CD, compte rendu critique. Cavalli : L’amore innamorato. Christina Pluhar, L’Arpeggiata (1 cd, 1dvd Erato, décembre 2014). D’emblée, disons-le net : voici assurément l’un des meilleurs enregistrements de L’Arpeggiata, ensemble d’instruments anciens fondé en 2000 par la théorbiste Christina Pluhar. Les fondamentaux du collectif musicien : articulation sensuelle et voluptueuse, verbe incarné, parure instrumentale généreuse… servent ici le compositeur le plus inventif de son temps à Venise et en Europe, après l’essor de Monteverdi (son maître dans la lagune). L’Arpeggiata, 15 ans en novembre 2015, sujet d’un festival événement salle Gaveau à Paris, les 14 et 15 novembre 2015, affirme une cohérence de son, une plénitude interprétative qui fait particulier sens à l’endroit de Cavalli, roi de l’opéra vénitien au XVIIè. Le choix des airs réalisé par Christina Pluhar prend en compte la diversité enchanteresse du génie cavallien. Ce sont mille et une nuances émotionnelles entre abandon, langueur, extase et dolorisme voluptueux, qui s’accomplissent ici, en une surabondance de rythmes, portés, pour chaque séquence, par un instrumentarium des plus raffinés, des mieux caractérisés, entre sensualité et subtilité (la parure instrumentale imaginée par L’Arpeggiata, d’un érotisme agissant à fleur de peau reste sa marque la plus forte).
La sensibilité instrumentale de L’Arpeggiata éblouit dans l’opéra cavallien
Suavité poétique de Cavalli
Ne distinguons que quelques exemples d’un programme très cohérent où deux voix féminines incarnent intensément les accents les plus expressifs et les plus divers de la lyre cavallienne. Saluons l’éloquence ciselée très finement articulée de la soprano ibérique Nuria Rial qui traversant tous les paysages émotionnels du programme nouveau de L’Arpeggiata, captive par sa subtilité dramatique et la suavité de son chant incarné.
Le prologue de l’Ormindo (1644) est bienvenu : L’Harmonie consacre le raffinement de l’opéra vénitien lui-même en un splendide effet de miroir auto célébratif (le chant cristallin, agile dans les vocalises d’Hana Blazikova excelle dans ce jeu des suavités libérées en dialogue avec cordes et cornet).

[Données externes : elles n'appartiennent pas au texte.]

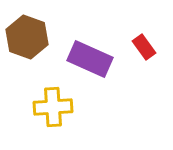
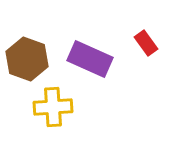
brown hexagon: moved 22 px down
red rectangle: moved 2 px right, 4 px up
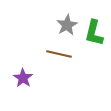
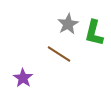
gray star: moved 1 px right, 1 px up
brown line: rotated 20 degrees clockwise
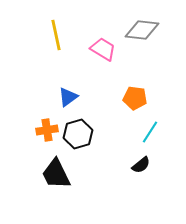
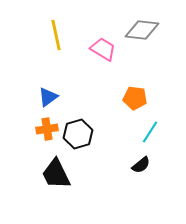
blue triangle: moved 20 px left
orange cross: moved 1 px up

Poursuivant un parcours qui permet de reconstituer les jalons chronologiques de la carrière lyrique de Cavalli, musiciens et soliste abordent ensuite le chef d’œuvre absolu, en raffinement lui aussi des plus suaves de La Calisto (1651: « Piante ombrose » puis « Restino Imbalsamate… »). Nuria Rial sait conserver l’impact du verbe tout en ciselant la ligne flexible de sa partie : le premier air compte le désastre du tonnerre jupitérien sur la nature que la voix couvre d’une tendresse compatissante (avec effet d’écho voix / violon) ; le second concentre la tension de l’attente insupportable qui étreint le cœur de la nymphe Calisto, entre mort langoureuse et extase tragique d’une âme esseulée… Ces deux airs bouleversants, introduits par la Sinfonia du Giasone (1648) montrent que L’Arpeggiata sait aujourd’hui s’affirmer dans la suite du pionnier entre tous, révélateur des Vénitiens Cavalli et Cesti : René Jacobs. La suite extrait du même opéra prodigieux : « Verginella io morir vo’… » indique un autre effet tout autant maîtrisé par Cavalli, l’innocence conquérante d’une Calisto qui veut mourir vierge, refusant d’être déflorée par le dieu amoureux. La fine caractérisation défendue par Nuria Rial fait une nymphe expressive, très convaincante. Et sa féminité voluptueuse libérée s’accomplit dans l’air final « Non è maggior piacere » (Acte I, scène 4, plage 8) : véritable manifeste pour l’émancipation des femmes, hors de la tyrannie domestique de leurs maris : à la séduction formelle, Cavalli ajoute, souci du sens et exigence intellectuelle unique, une dénonciation sociétale, d’une saisissante modernité (sur le livret de l’excellent Giovanni Faustini).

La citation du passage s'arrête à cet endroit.